The Academy Award-winning actor Forest Whitaker has offered a series of diverse and astounding star performances in films such as "The Crying Game," "The Last King of Scotland" and Lee Daniels' "The Butler." Thus, he is not just another movie star stopping over on Broadway for a limited engagement; he is an actor we want to see and who's work we want to see. Unfortunately, he is now at the Booth playing Eugene O'Neill's stemwinding character Erie Smith, a character he hasn't been able to crack.

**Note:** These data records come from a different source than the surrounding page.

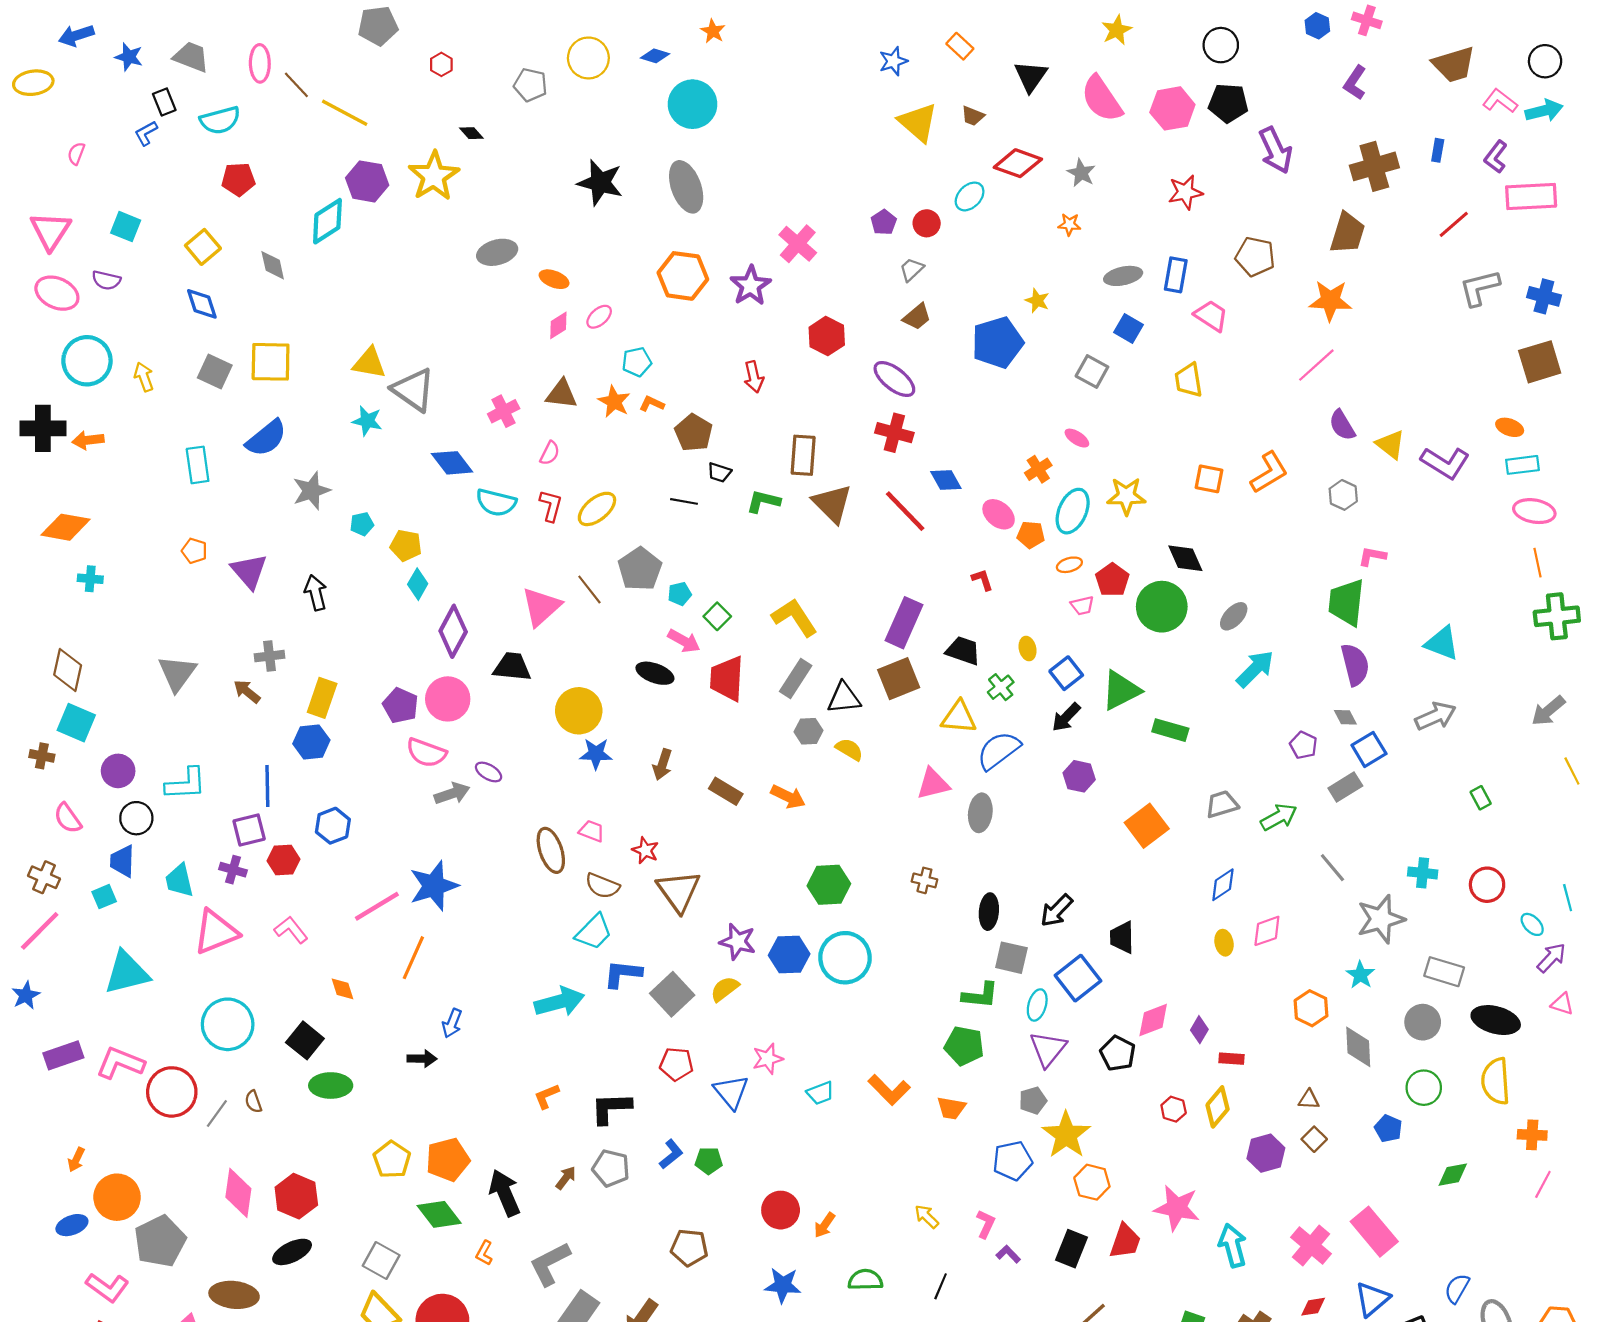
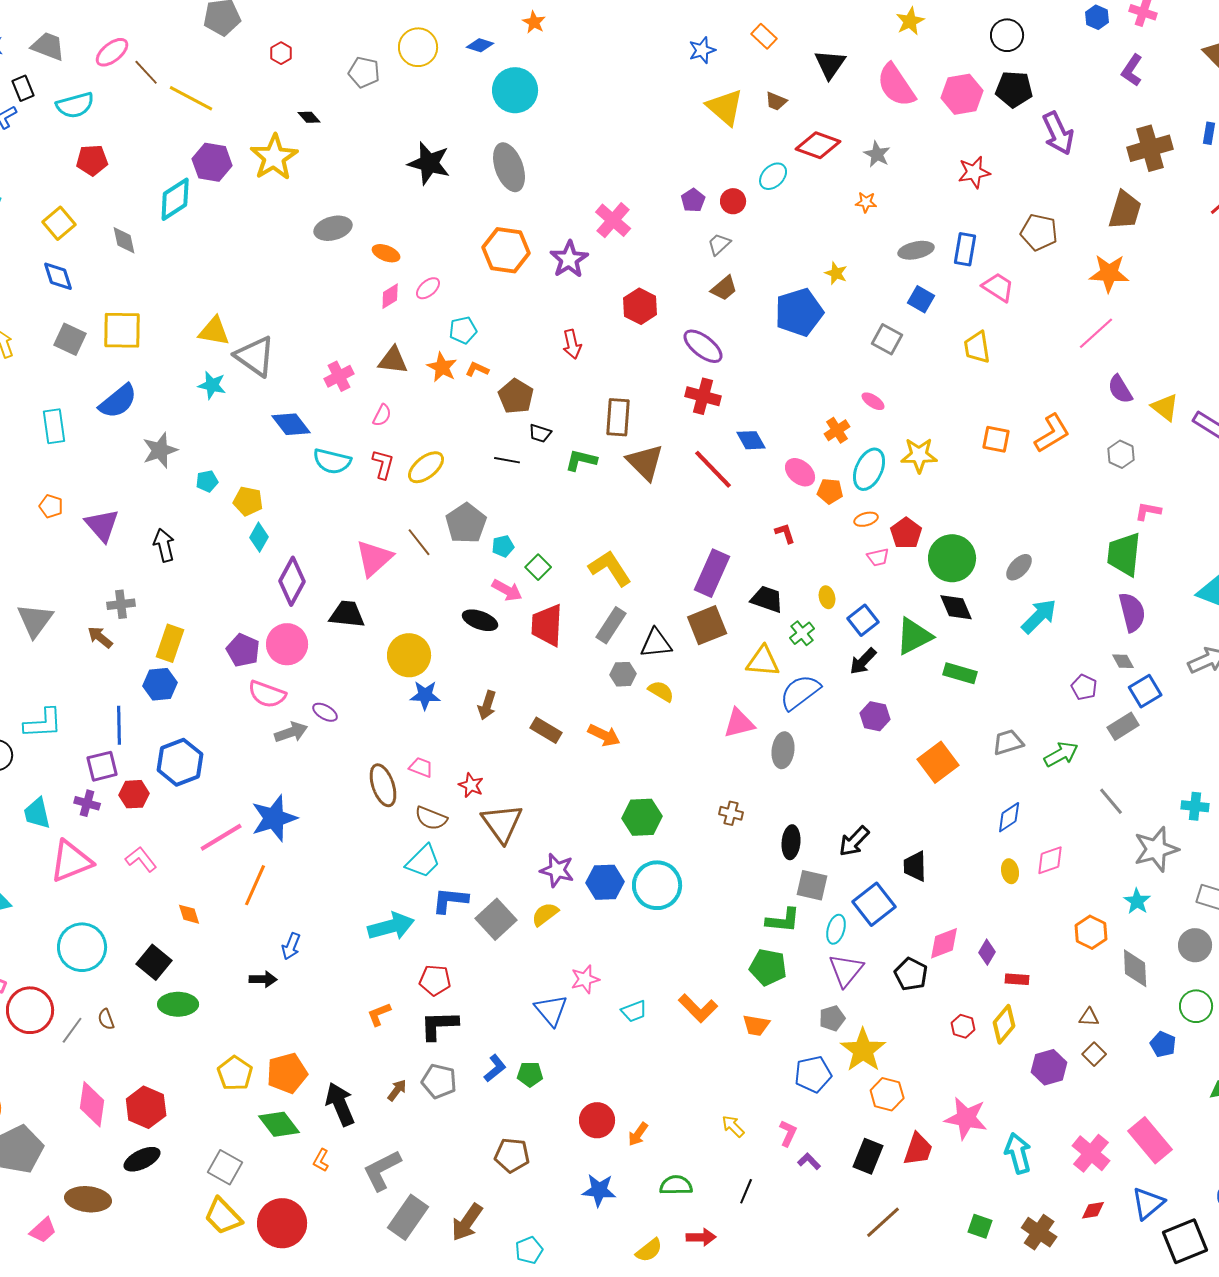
pink ellipse: (260, 63) -> (112, 52), turned 52
black diamond: (1185, 558) -> (956, 607), moved
blue hexagon: (333, 826) -> (180, 762), size x1.4
red pentagon: (676, 1064) -> (435, 980), moved

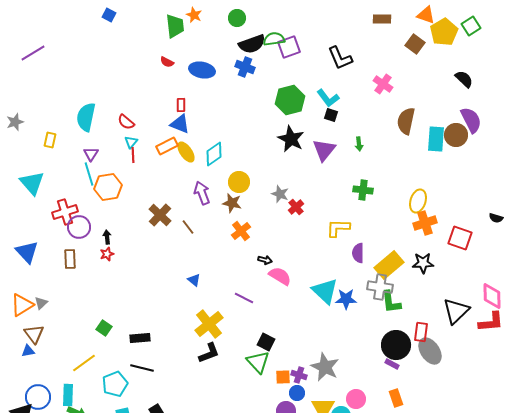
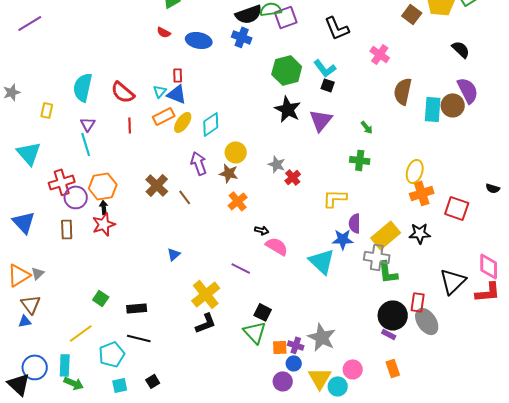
red semicircle: (126, 122) -> (123, 92), size x1.4
cyan triangle: (131, 142) -> (160, 91), moved
green arrow: (359, 144) -> (367, 127), moved, turned -32
yellow ellipse: (186, 152) -> (183, 122), turned 70
orange hexagon: (108, 187) -> (103, 186), moved
red star: (107, 254) -> (104, 224), size x1.6
blue triangle: (194, 280) -> (174, 254), moved, turned 40
blue star: (346, 299) -> (343, 239), moved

Erie Smith is the catalyst of Hughie, an extended character sketch from 1941 or so that is not quite a play; at least, O'Neill apparently considered it unstageable and left it among his unproduced manuscripts when he died in 1953. Worn out--and understandably so--after writing the lengthy Iceman Cometh and Long Day's Journey into Night, O'Neill conceived a series of eight one-acts (to be called "By Way of Obit"). Hughie was the first, and the only one that seems to have been completed. O'Neill's widow allowed the script to be presented by the Royal Dramatic Theatre in Stockholm in 1958. It next surfaced in 1963 at the Theatre Royal in Bath, England, starring Burgess Meredith. Jason Robards--who had established an affinity for O'Neill with the original Broadway production of Long Day's Journey, in 1956--played it here in 1964. Subsequent visits have come from Ben Gazzara in 1975 and Al Pacino in 1996, with Brian Dennehy playing it in Chicago in 2004 and elsewhere.

But Hughie--as the playwright suspected--is not quite workable as a stage piece. A character study, and a rich one; but not a satisfying play. (At the Booth, it runs around 55 minutes, including several stretches of "atmospheric music" by Adam Cork.) Erie appears to be yet another of those longwinded O'Neill characters chasing bar-room pipe dreams, as in The Iceman Cometh; in fact, one suspects that some producers--contemplating the 19-person cast of Iceman--have settled on Hughie as being easier to, and cheaper to, produce.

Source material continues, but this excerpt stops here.